I thought about how they have stayed together so long. It made me want to share their story, because it’s another thread in the tapestry of what makes America…America the beautiful. My parents (in their seventies) are in their 50th year of marriage. We couldn’t celebrate it with them due to COVID-19. My father is from Puerto Rico and my mom is from Germany.
They met at an Oktoberfest during the Vietnam-era when my dad was stationed in Europe. He was drafted out of his small mountain town in P.R. The story they told me and my brother was my dad hit my mom’s bumper car at the carnival and said, ‘That’s the girl I’m going to marry.’ He even called his mother to tell her. My mom thought he was handsome and exotic, but she was too shy to do anything but smile at him.
Dad has a knack for picking up languages, so while he was still polishing his English, he took a crash-course in German. At first opportunity he began courting my mom, and being the handsome, charismatic young man he was, won her over. They eventually married, had me, and the military stationed my dad back in the States. My mom was now a homemaker in a new country with a three-year-old.
While my dad was at work she kept house, took care of me, had my brother, and taught herself to read, write, and speak English by watching Sesame Street with us in the morning and General Hospital at midday. She read to us every day in English, starting with children books, and she devoured novels—the appetite for which I have inherited. She instilled a love of reading in me I will always cherish.
Although this may sound like a bit of picturesque-Americana past, my parents went through what many biracial couples suffered during those times and sadly still do. Both of them had to overcome not just cultural differences and languages between each other, but they also had to overcome the racism that slapped them in the face when they were stationed in the States. My dad’s dark complexion paired with my mom’s fair skin made them a target for discrimination in all its forms.

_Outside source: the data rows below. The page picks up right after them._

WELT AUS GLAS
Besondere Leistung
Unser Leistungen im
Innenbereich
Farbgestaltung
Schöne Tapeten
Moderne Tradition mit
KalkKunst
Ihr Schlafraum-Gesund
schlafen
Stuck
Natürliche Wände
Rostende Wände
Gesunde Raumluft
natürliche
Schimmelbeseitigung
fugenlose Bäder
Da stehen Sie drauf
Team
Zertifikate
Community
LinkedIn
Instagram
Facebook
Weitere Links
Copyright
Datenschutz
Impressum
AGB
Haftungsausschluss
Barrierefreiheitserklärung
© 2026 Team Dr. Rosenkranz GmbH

Yet, through the normal ups and downs of marriage, through the deployments of up to a year which separated them, coupled with the pressure of being a biracial family, my parents persevered through challenges which have broken other couples. From what I have observed over the years, their formula for a successful relationship is one we all can use in our own: communication, compromise, commitment, compassion, love.

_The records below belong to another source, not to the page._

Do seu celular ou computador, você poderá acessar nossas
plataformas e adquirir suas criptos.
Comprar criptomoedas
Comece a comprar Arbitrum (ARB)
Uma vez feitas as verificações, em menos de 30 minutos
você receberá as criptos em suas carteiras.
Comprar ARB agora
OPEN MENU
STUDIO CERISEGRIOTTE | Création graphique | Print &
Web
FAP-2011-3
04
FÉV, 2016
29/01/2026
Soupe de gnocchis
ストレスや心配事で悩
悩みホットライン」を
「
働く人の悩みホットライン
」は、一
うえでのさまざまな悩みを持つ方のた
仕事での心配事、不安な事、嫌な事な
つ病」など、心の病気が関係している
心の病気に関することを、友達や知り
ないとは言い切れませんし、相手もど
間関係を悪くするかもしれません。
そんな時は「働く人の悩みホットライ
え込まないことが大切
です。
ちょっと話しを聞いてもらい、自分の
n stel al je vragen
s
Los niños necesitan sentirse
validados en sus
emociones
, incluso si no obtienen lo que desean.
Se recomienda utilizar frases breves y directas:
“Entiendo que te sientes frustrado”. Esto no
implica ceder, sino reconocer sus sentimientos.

Their devotion to each other through good times and bad times inspire me in my marriage. My parents still love each other deeply. They still hold hands when they take walks. My mom still has the countless letters of love my dad wrote when he was away. My dad still cuts flowers from his garden for her. (My favorite was when he planted lettuce to spell her name when it sprouted.)
Our country is still going through the pains of growth, there are strengths and weaknesses in its bones. It will take the formula my parents used to keep many families together during these stressful times. I believe good things can come from hard times. A time of war is what brought a poor, brown-skinned farm boy from a small Caribbean island all the way to a country in Europe, where he met his fair-skinned blonde bride during a festival. All that mattered was the love they found then. It’s all that matters now.”